A diretora Catherine Hardwick tem em seu currículo o excelente "Aos treze" (2003), que marcou a estreia de Evan Rachel Wood no cinema, mas é mais lembrada pelo tenebroso "Crepúsculo" (2008), o primeiro capítulo de uma das sagas mais constrangedoras do cinema americano das últimas décadas. Para sorte dos espectadores, "Já estou com saudades", apesar de não ser exatamente criativo e seguir à risca uma série de clichês, está menos para o romance vampiresco adolescente e mais para o drama familiar que deu à Holly Hunter uma indicação ao Oscar de coadjuvante. A cineasta acerta em deixar que suas atrizes comandem o show, mas peca ao não evitar o melodrama sentimental que domina a segunda metade do filme. Ainda bem que, apesar de suas personagens não sejam complexas como deveriam, Toni Collette e Drew Barrymore sustentam a produção sem muito esforço - e podem levar o público mais sensível às lágrimas. Não é um filme inesquecível, nem um ponto alto da carreira de ninguém envolvido, mas consegue cativar pelas quase duas horas de sessão. Tem tudo para virar um frequentador habitual das sessões da tarde na televisão aberta - e isso é bem mais do que muitos congêneres conseguem.

sábado

DUBLÊ DO DIABO


O DUBLÊ DO DIABO (The devil's double, 2011, Corsan/Staccato Films, 109min) Direção: Lee Tamahori. Roteiro: Michael Thomas, livro de Latif Yahia. Fotografia: Sam McCurdy. Montagem: Luis Carballar. Música: Christian Henson. Figurino: Anna B. Sheppard. Direção de arte/cenários: Paul Kirby/Caroline Smith. Produção executiva: Arjen Terpstra, Harris Tulchin. Produção: Paul Breuls, Michael John Fedun, Emjay Rechsteiner, Catherine Vandeleene. Elenco: Dominic Cooper, Ludivine Sagnier, Raad Rawi, Philip Quast. Estreia: 22/01/2011 (Festival de Sundance)

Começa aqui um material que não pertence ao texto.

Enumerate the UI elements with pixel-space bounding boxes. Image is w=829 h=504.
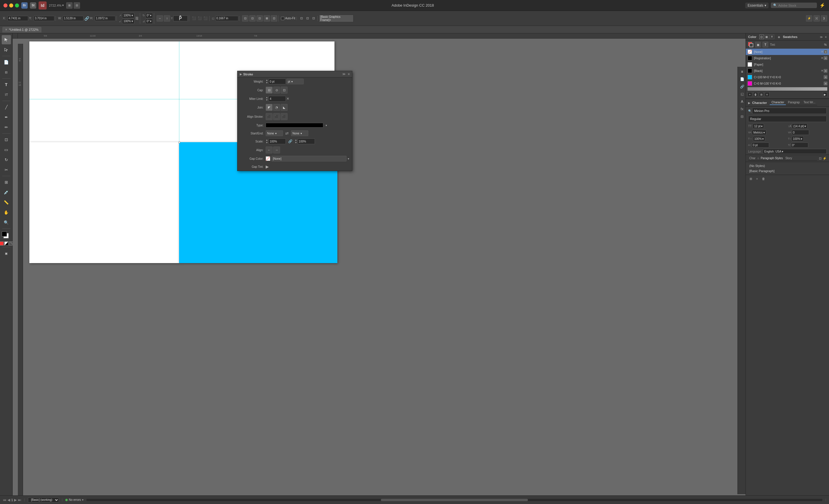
close-button[interactable]: [3, 3, 7, 7]
pen-tool[interactable]: ✒: [2, 113, 11, 122]
pages-icon[interactable]: 📄: [739, 76, 745, 82]
gap-tool[interactable]: ⊟: [2, 68, 11, 77]
baseline-input[interactable]: [752, 142, 769, 148]
swatch-edit-black[interactable]: ⊞: [824, 69, 827, 73]
canvas-area[interactable]: 5/8 11/16 3/4 13/16 7/8 5 8 11 16: [13, 33, 746, 503]
stroke-expand-btn[interactable]: ≫: [342, 72, 346, 76]
skew-input[interactable]: [791, 142, 808, 148]
view-btn-2[interactable]: ⊟: [74, 2, 80, 9]
cap-square-btn[interactable]: ⊡: [281, 87, 288, 94]
content-align-2[interactable]: ⊡: [305, 16, 310, 21]
para-basic-paragraph[interactable]: [Basic Paragraph]: [746, 168, 829, 174]
fit-btn-4[interactable]: ⊠: [264, 15, 270, 22]
swatch-item-registration[interactable]: [Registration] ✕ ⊞: [746, 55, 829, 61]
minimize-button[interactable]: [9, 3, 13, 7]
gap-tint-arrow[interactable]: ▶: [266, 164, 269, 169]
join-round-btn[interactable]: ◔: [273, 104, 280, 111]
y-input[interactable]: [34, 16, 55, 21]
canvas-content[interactable]: 5 8 11 16: [18, 39, 746, 503]
rectangle-tool[interactable]: ▭: [2, 145, 11, 154]
char-tab-text-wrap[interactable]: Text Wr...: [802, 100, 817, 105]
scale-w-down[interactable]: ▼: [266, 141, 268, 144]
transform-btn[interactable]: ⟫: [821, 15, 827, 22]
document-tab[interactable]: × *Untitled-1 @ 2722%: [2, 27, 41, 33]
scale-w-input[interactable]: [268, 139, 286, 144]
font-name-input[interactable]: [752, 108, 827, 114]
weight-up[interactable]: ▲: [266, 79, 268, 81]
stroke-expand-icon[interactable]: ▶: [240, 73, 242, 76]
zoom-tool[interactable]: 🔍: [2, 218, 11, 227]
stroke-indicator[interactable]: [749, 43, 753, 47]
weight-input[interactable]: [268, 79, 286, 84]
line-tool[interactable]: ╱: [2, 103, 11, 112]
align-center-btn[interactable]: ⬛: [266, 113, 273, 120]
swatches-menu-btn[interactable]: ≡: [825, 35, 827, 39]
last-page-btn[interactable]: ⏭: [18, 498, 21, 502]
swatch-edit-cyan[interactable]: ⊞: [824, 75, 827, 79]
swatch-item-black[interactable]: [Black] ✕ ⊞: [746, 68, 829, 74]
align-outside-btn[interactable]: ⬛: [281, 113, 288, 120]
weight-down[interactable]: ▼: [266, 81, 268, 84]
para-no-styles[interactable]: (No Styles): [746, 163, 829, 168]
miter-input[interactable]: [268, 96, 286, 102]
para-new-group-btn[interactable]: ⊞: [748, 176, 753, 181]
type-T-icon[interactable]: T: [770, 35, 774, 39]
tab-close-btn[interactable]: ×: [5, 28, 7, 32]
h-input[interactable]: [95, 16, 115, 21]
horizontal-scrollbar[interactable]: [86, 499, 822, 501]
miter-up[interactable]: ▲: [266, 96, 268, 99]
char-tab-character[interactable]: Character: [770, 100, 786, 105]
start-dropdown[interactable]: None▾: [266, 131, 283, 136]
weight-unit-dropdown[interactable]: pt▾: [286, 79, 304, 84]
autofit-checkbox[interactable]: [281, 17, 284, 20]
free-transform-tool[interactable]: ⊞: [2, 178, 11, 187]
color-wheel-icon[interactable]: ⊙: [759, 35, 764, 39]
swatch-delete-btn[interactable]: 🗑: [753, 92, 758, 97]
type-on-path-tool[interactable]: ⌇T: [2, 90, 11, 99]
para-tab-story[interactable]: Story: [784, 156, 793, 160]
language-dropdown[interactable]: English: USA▾: [763, 149, 827, 154]
miter-down[interactable]: ▼: [266, 99, 268, 101]
selection-tool[interactable]: [2, 35, 11, 44]
join-bevel-btn[interactable]: ◣: [281, 104, 288, 111]
gradient-icon[interactable]: ▦: [764, 35, 769, 39]
swatch-item-paper[interactable]: [Paper]: [746, 61, 829, 68]
maximize-button[interactable]: [15, 3, 19, 7]
fit-btn-2[interactable]: ⊡: [249, 15, 256, 22]
lightning-tool-btn[interactable]: ⚡: [806, 15, 812, 22]
char-expand-icon[interactable]: ▶: [748, 101, 750, 105]
links-icon[interactable]: 🔗: [739, 83, 745, 90]
para-tab-char[interactable]: Char: [748, 156, 757, 160]
workspace-dropdown[interactable]: Essentials ▾: [745, 3, 768, 8]
view-mode-dropdown[interactable]: [Basic] (working): [28, 497, 59, 503]
lightning-btn[interactable]: ⚡: [819, 2, 826, 9]
stroke-type-swatch[interactable]: [266, 123, 323, 128]
crop-tool[interactable]: ✂: [2, 165, 11, 174]
swatches-expand-btn[interactable]: ≫: [820, 35, 823, 39]
scale-h-down[interactable]: ▼: [295, 141, 297, 144]
join-miter-btn[interactable]: ◤: [266, 104, 273, 111]
swap-arrows[interactable]: ⇄: [285, 131, 289, 136]
scale-w-dropdown[interactable]: 100%▾: [122, 13, 135, 18]
cap-round-btn[interactable]: ⊙: [273, 87, 280, 94]
next-page-btn[interactable]: ▶: [14, 498, 17, 502]
w-input[interactable]: [63, 16, 83, 21]
expand-btn[interactable]: ⟩⟨: [814, 15, 820, 22]
miter-close[interactable]: ✕: [286, 97, 289, 101]
view-btn-1[interactable]: ⊞: [66, 2, 73, 9]
char-tab-paragraph[interactable]: Paragrap: [786, 100, 801, 105]
pencil-tool[interactable]: ✏: [2, 122, 11, 132]
chain-link-icon[interactable]: 🔗: [84, 16, 89, 21]
fill-color-box[interactable]: [2, 231, 7, 237]
swatch-grid-btn[interactable]: ⊞: [759, 92, 764, 97]
align-center-btn[interactable]: ⬛: [197, 16, 202, 21]
swatch-item-magenta[interactable]: C=0 M=100 Y=0 K=0 ⊞: [746, 80, 829, 87]
scale-h-up[interactable]: ▲: [295, 139, 297, 141]
align-inside-btn[interactable]: ⬛: [273, 113, 280, 120]
font-size-dropdown[interactable]: 12 pt▾: [753, 123, 764, 129]
swatch-item-cyan[interactable]: C=100 M=0 Y=0 K=0 ⊞: [746, 74, 829, 80]
swatch-edit-none[interactable]: ⊞: [824, 50, 827, 53]
stock-icon[interactable]: St: [30, 2, 36, 9]
content-align-1[interactable]: ⊡: [299, 16, 304, 21]
scale-h-char-dropdown[interactable]: 100%▾: [753, 136, 765, 141]
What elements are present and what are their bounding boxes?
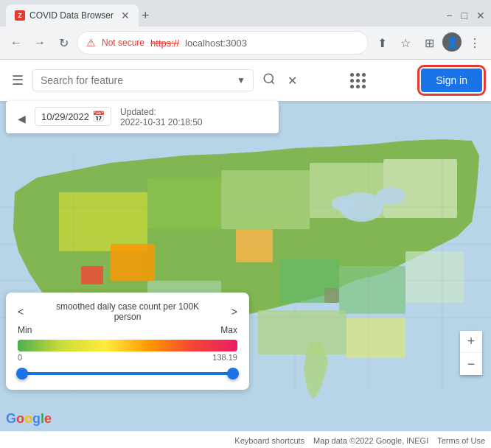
url-host: localhost:3003 [185,38,247,49]
restore-button[interactable]: □ [462,10,467,21]
legend-subtitle: person [24,312,231,322]
svg-rect-3 [147,178,221,229]
legend-more-button[interactable]: > [231,306,237,318]
svg-rect-2 [59,192,147,251]
sign-in-button[interactable]: Sign in [421,69,482,92]
address-bar[interactable]: ⚠ Not secure https:// localhost:3003 [77,31,369,55]
google-logo: Google [6,411,52,427]
search-dropdown-icon[interactable]: ▼ [237,75,246,85]
slider-track [18,372,237,375]
app-bar: ☰ ▼ ✕ Sign in [0,60,491,101]
date-prev-button[interactable]: ◀ [15,110,29,127]
minimize-button[interactable]: − [446,10,452,21]
legend-value-min: 0 [18,353,22,362]
tab-title: COVID Data Browser [29,10,116,21]
svg-rect-8 [236,229,273,262]
search-input[interactable] [41,74,232,86]
svg-point-29 [332,196,354,211]
legend-min-label: Min [18,325,32,335]
legend-max-label: Max [220,325,237,335]
google-logo-o2: o [24,411,32,426]
google-logo-g: G [6,411,16,426]
profile-button[interactable]: 👤 [442,32,462,52]
svg-rect-7 [111,244,155,281]
svg-point-31 [264,74,273,83]
url-prefix: https:// [150,38,179,49]
svg-rect-16 [347,318,405,358]
svg-line-32 [271,81,274,83]
search-container: ▼ [32,69,254,91]
not-secure-label: Not secure [102,38,144,48]
google-logo-g2: g [32,411,41,426]
svg-rect-15 [258,310,347,354]
map-data-label: Map data ©2022 Google, INEGI [313,436,428,445]
forward-button[interactable]: → [29,32,50,53]
browser-nav-icons: ⬆ ☆ ⊞ 👤 ⋮ [372,32,485,53]
svg-rect-14 [405,251,464,303]
grid-apps-icon[interactable] [350,73,366,88]
clear-search-button[interactable]: ✕ [285,71,300,91]
browser-chrome: Z COVID Data Browser ✕ + − □ ✕ ← → ↻ ⚠ N… [0,0,491,60]
date-panel: ◀ 10/29/2022 📅 Updated: 2022-10-31 20:18… [6,101,279,133]
tab-bar: Z COVID Data Browser ✕ + − □ ✕ [0,0,491,27]
bookmark-button[interactable]: ☆ [395,32,416,53]
app-container: ☰ ▼ ✕ Sign in [0,60,491,448]
reload-button[interactable]: ↻ [53,32,74,53]
zoom-out-button[interactable]: − [460,353,482,375]
security-warning-icon: ⚠ [86,37,96,49]
terms-of-use-link[interactable]: Terms of Use [437,436,485,445]
bottom-bar: Keyboard shortcuts Map data ©2022 Google… [0,431,491,448]
legend-header: < smoothed daily case count per 100K per… [18,301,237,322]
legend-panel: < smoothed daily case count per 100K per… [6,293,249,390]
range-slider[interactable] [18,366,237,381]
zoom-in-button[interactable]: + [460,331,482,353]
legend-gradient-bar [18,340,237,351]
menu-button[interactable]: ⋮ [464,32,485,53]
search-input-wrap: ▼ [32,69,254,91]
slider-handle-max[interactable] [227,368,239,379]
legend-value-max: 138.19 [212,353,237,362]
date-input-wrap[interactable]: 10/29/2022 📅 [35,107,111,126]
new-tab-button[interactable]: + [142,8,150,24]
slider-handle-min[interactable] [16,368,28,379]
calendar-icon: 📅 [92,111,105,122]
svg-rect-12 [339,266,405,314]
extensions-button[interactable]: ⊞ [419,32,439,53]
close-button[interactable]: ✕ [476,10,485,21]
date-value: 10/29/2022 [41,111,89,122]
updated-label: Updated: [120,107,202,117]
google-logo-e: e [44,411,52,426]
legend-title: smoothed daily case count per 100K [24,301,231,312]
keyboard-shortcuts-link[interactable]: Keyboard shortcuts [234,436,304,445]
legend-range: Min Max [18,325,237,335]
svg-rect-4 [221,170,310,229]
nav-bar: ← → ↻ ⚠ Not secure https:// localhost:30… [0,27,491,59]
legend-values: 0 138.19 [18,353,237,362]
svg-point-28 [376,187,405,205]
legend-less-button[interactable]: < [18,306,24,318]
svg-rect-9 [81,266,103,284]
updated-value: 2022-10-31 20:18:50 [120,117,202,127]
window-controls: − □ ✕ [446,10,485,21]
zoom-controls: + − [460,331,482,375]
tab-close-button[interactable]: ✕ [121,10,130,21]
share-button[interactable]: ⬆ [372,32,392,53]
back-button[interactable]: ← [6,32,27,53]
google-logo-o1: o [16,411,24,426]
active-tab[interactable]: Z COVID Data Browser ✕ [6,4,139,27]
profile-icon: 👤 [446,36,459,48]
tab-favicon: Z [15,10,25,21]
search-button[interactable] [260,69,279,91]
update-info: Updated: 2022-10-31 20:18:50 [120,107,202,127]
date-row: ◀ 10/29/2022 📅 Updated: 2022-10-31 20:18… [15,107,270,127]
hamburger-menu-button[interactable]: ☰ [9,69,27,91]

O que você faria se fosse um sósia quase perfeito do filho de um dos terroristas mais procurados do mundo? Para Latif Yahia não houve qualquer tipo de escolha: idêntico a Uday, o filho mais velho de Saddam Hussein, Latif foi obrigado a aceitar o "convite" para tornar-se o dublê de corpo do excêntrico e tempestuoso herdeiro - caso contrário, toda a sua família corria sérios riscos de pagar o pato. Testemunha de situações de extrema violência e excessos de todos os tipos, Latif pode contar sua história, com detalhes, em um livro onde descrevia seu período sob as ordens de Hussein - uma fase encerrada em 1991. Dirigido pelo neozelandês Lee Tamahori, "O dublê do diabo" estreou no Festival de Sundance de 2011 e conquistou boa parte da crítica, principalmente graças ao esforçado
desempenho de Dominic Cooper nos dois papéis centrais. Apesar de contestado por várias testemunhas dos fatos - inclusive confidentes de Uday, um guarda do palácio onde ele vivia, um dos cirurgiões da família Hussein e até um agente da CIA - o livro inspirou um filme de fôlego, bem equilibrado entre seus gêneros (drama e ação) e interessante do princípio ao fim. Se tudo aconteceu da forma como narrada pelo autor pode até ser algo duvidoso, mas o fato é que dramaticamente a coisa funciona muito bem.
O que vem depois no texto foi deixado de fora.